* [Information]:

-- Opening Marker --

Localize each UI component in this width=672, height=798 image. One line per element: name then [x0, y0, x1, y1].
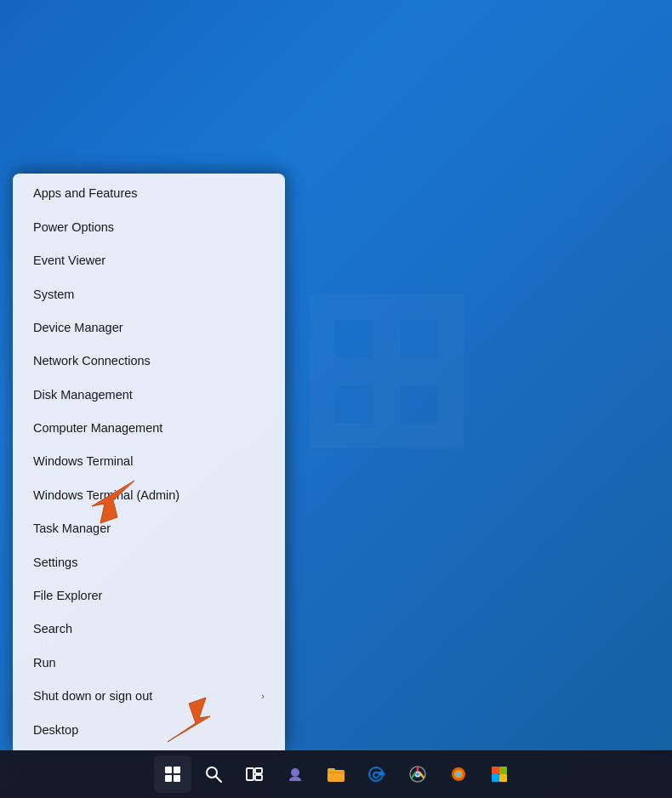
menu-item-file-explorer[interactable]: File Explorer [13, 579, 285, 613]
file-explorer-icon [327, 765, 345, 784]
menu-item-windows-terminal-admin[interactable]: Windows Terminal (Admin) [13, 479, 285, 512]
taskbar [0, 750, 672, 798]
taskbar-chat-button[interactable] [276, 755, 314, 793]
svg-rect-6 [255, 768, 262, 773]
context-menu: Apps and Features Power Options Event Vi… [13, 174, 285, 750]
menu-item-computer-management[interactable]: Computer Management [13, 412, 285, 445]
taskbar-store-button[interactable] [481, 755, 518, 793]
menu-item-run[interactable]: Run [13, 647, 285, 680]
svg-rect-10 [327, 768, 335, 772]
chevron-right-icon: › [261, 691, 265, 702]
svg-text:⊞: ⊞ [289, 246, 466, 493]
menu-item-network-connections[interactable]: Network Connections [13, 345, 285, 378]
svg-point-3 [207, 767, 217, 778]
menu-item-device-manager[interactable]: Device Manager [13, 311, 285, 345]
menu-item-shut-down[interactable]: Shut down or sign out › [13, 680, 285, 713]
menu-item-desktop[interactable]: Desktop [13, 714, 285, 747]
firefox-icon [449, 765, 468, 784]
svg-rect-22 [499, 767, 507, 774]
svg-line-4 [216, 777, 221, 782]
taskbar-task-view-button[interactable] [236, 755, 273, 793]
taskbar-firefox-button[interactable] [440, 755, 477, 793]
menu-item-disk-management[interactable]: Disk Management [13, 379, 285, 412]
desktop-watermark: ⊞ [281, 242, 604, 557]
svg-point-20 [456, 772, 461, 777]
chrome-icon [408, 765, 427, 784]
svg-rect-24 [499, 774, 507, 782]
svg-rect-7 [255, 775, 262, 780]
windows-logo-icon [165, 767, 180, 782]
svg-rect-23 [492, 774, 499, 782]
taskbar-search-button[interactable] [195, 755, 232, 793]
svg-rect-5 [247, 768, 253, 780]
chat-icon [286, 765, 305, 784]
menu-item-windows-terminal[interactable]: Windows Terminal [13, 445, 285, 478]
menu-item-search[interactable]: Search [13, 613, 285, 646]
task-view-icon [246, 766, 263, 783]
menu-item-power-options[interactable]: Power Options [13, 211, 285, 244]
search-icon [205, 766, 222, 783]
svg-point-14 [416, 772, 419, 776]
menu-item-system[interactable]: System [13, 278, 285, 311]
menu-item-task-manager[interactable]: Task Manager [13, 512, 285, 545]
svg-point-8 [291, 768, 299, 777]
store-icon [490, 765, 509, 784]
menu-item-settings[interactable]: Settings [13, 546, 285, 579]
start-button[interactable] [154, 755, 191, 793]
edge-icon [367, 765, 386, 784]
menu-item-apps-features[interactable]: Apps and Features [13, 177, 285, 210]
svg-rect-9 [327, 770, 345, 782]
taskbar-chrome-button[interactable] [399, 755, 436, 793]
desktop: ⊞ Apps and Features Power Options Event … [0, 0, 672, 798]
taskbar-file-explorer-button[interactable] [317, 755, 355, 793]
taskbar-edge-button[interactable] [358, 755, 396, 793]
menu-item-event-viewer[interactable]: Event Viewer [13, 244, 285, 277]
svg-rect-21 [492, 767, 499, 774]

-- Closing Marker --

Within the material, find all lines that hold the word "terminal" and show them.

menu-item-windows-terminal-admin[interactable]: Windows Terminal (Admin) [13, 479, 285, 512]
menu-item-windows-terminal[interactable]: Windows Terminal [13, 445, 285, 478]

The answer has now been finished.